Metehan (left) in the kitchen with a member of the Taka staff.

Metehan Ṣahin expected the second season with Taka Mediterranean Bar & Grill to be more predictable than the first.

He was wrong.

As one would imagine, the first season was hard. Metehan and his partners, Rıdvan C̣elikel and Alex Mackay, did not know if Maine diners would take to their restaurant’s Mediterranean sensibility, and though they and their staff had years of restaurant experience behind them, there was no getting around opening Taka in Boothbay Harbor in summer 2019 was a fresh venture. The team constantly made adjustments throughout the season, figuring out by trial and error what worked best.

“In the first year, there were a lot of ups and downs. Every day we had to see what the next day would bring to us. Everything was new,” says Metehan.

“But we knew it would be like that,” he adds, noting overall they felt on track for success by season’s end.

What they were not counting on was a worldwide pandemic in their second season.

“Now, it’s like a second first season,” says Metehan, reflecting on the challenges and uncertainties he and his partners contend with every day with COVID-19.

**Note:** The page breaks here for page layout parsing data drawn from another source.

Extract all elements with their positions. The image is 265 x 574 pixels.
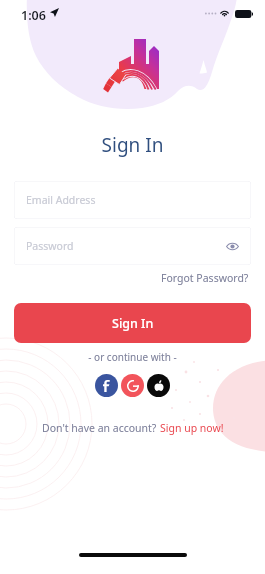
button[interactable]: Sign in with Apple <box>147 374 170 397</box>
button[interactable]: Password <box>14 227 251 265</box>
staticText: Password <box>26 239 74 253</box>
staticText: Don't have an account? <box>42 421 160 435</box>
button[interactable]: Forgot Password? <box>160 269 250 287</box>
button[interactable]: Sign in with Google <box>121 374 144 397</box>
staticText: 1:06 <box>21 7 46 24</box>
button[interactable]: Sign In <box>14 303 251 343</box>
staticText: Email Address <box>26 193 96 207</box>
button[interactable]: Sign in with Facebook <box>95 374 118 397</box>
staticText: Sign In <box>0 132 265 158</box>
staticText: Sign In <box>112 315 154 332</box>
staticText: Sign up now! <box>160 421 224 435</box>
staticText: Forgot Password? <box>161 271 249 285</box>
staticText: - or continue with - <box>0 350 265 364</box>
button[interactable]: Sign up now! <box>160 421 224 435</box>
button[interactable]: Email Address <box>14 181 251 219</box>
button[interactable]: Show password <box>222 236 242 256</box>
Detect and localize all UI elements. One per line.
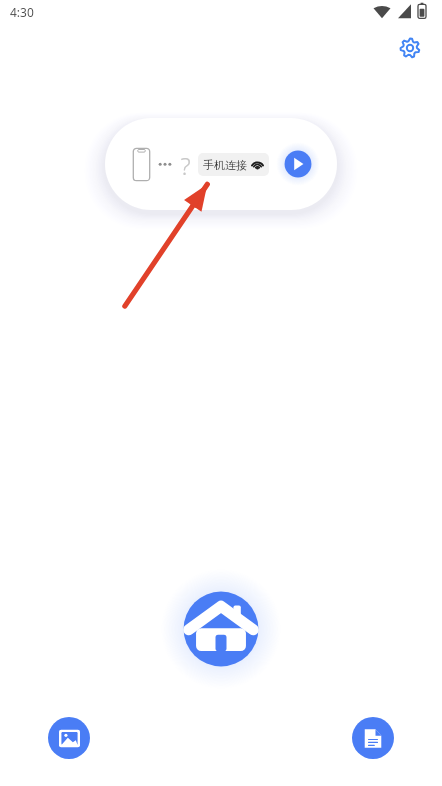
staticText: ?: [180, 149, 191, 179]
button[interactable]: Documents: [352, 717, 394, 759]
staticText: 手机连接: [203, 158, 247, 172]
button[interactable]: Play: [277, 143, 319, 185]
button[interactable]: Home: [161, 569, 281, 689]
button[interactable]: Settings: [391, 29, 429, 67]
button[interactable]: Gallery: [48, 717, 90, 759]
staticText: 4:30: [10, 4, 34, 20]
button[interactable]: ?: [105, 118, 337, 210]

Metehan is not from the Boothbay Region. Born and raised in Turkey, he and his friend Rıdvan came to the United States as students. They began spending summers in Boothbay in 2012, working at the restaurant in Linekin Bay Resort for several years. It is there they met Alex, whose family had until recently owned the resort for generations. Almost immediately, they began envisioning opening a restaurant of their own.

“We dreamed of bringing traditional Mediterranean spices to Maine seafood,” says Metehan.

Their opportunity came when a space by the docks became available in late 2018; they opened their doors May 15, 2019.

People came.

“They were curious—we were something new, and then having the locals give us good reviews generated good business for us,” he says.

Everything was going according to plan—until January 2020.

“From the first day we started seeing Italy going down, we were worried,” says Metehan. “That was already a big concern.”

In early March, Metehan traveled from Florida (where he winters), moving into an apartment over the restaurant with two colleagues who had come north with him. This living arrangement allowed them to work on the restaurant building for their eventual opening while serving out quarantine.

“I believe it was the second week of May Governor Janet Mills announced the state’s plans to open up,” says Metehan. “So we opened our doors on May 29.”

But it was no ordinary opening.

“To be honest, it was very scary,” he admits. “Not only is it just our second season, so we already wonder if our customers are coming back, but there’s also COVID. It’s no longer only providing the good food, it’s also keeping people healthy. So it’s very scary.”

And complicated.

“Some people come preferring not to wear masks, but others see that as a problem,” he says. “So sometimes we have to go to tables and ask guests to put on masks without offending them—you have to keep people safe.”

“Honestly,” he adds, “it’s stressful every night.”

Of course, there are also logistical challenges to operating a business during a pandemic. Distributors are only delivering twice a week; it takes not a day but a week to have someone come fix a plumbing problem; and a sick staffer means quarantine and one less worker for up to two weeks (on that note, all employees have their heart rate, temperature, and blood pressure checked daily—everyone has been healthy so far).

“Sanitizing is now a big expense,” Metehan adds. “Boxes of gloves, masks, sanitizer to make sure everything in the restaurant is safe. We now clean our rest rooms every 30 minutes. Cleaning is now a top priority.”

This on top of the already high-pressure work of running a seasonal restaurant in the best of circumstances.

Despite all, Metehan remains upbeat and good-humored. He and his team know how to adapt, and have adjusted their expectations accordingly.

“We were planning to have paid off all of our investments after our second year, maybe open a second restaurant. But we had to minimize our budget so that we at least can break even,” Metehan says. “That is our hope—our Plan B.”

All the while, his biggest worry remains whether or not there will be a spike in the pandemic, forcing Taka and other Maine restaurants to close again. 

“We just don’t know any of these things,” he concedes with concern.

Policy decisions at the state level have put significant pressure on Metehan and other business owners. This has been hard, but while he might personally wish for greater leeway as a restaurant owner, he embraces a larger and more considerate attitude.

“The Governor is thinking of the whole state,” he points out. “Maine is a place for retirement people. I can think about my business but I have to think of the whole society, the whole community—protecting everyone. Just because I’m not high risk personally does not mean I should not consider other people.”

“I cannot just be selfish and think about myself and my business.”

As of the writing of this story, Taka Mediterranean Bar & Grill is open seven days a week from 11:30 a.m. to 9:00 p.m. Walk-ins and reservations are welcome.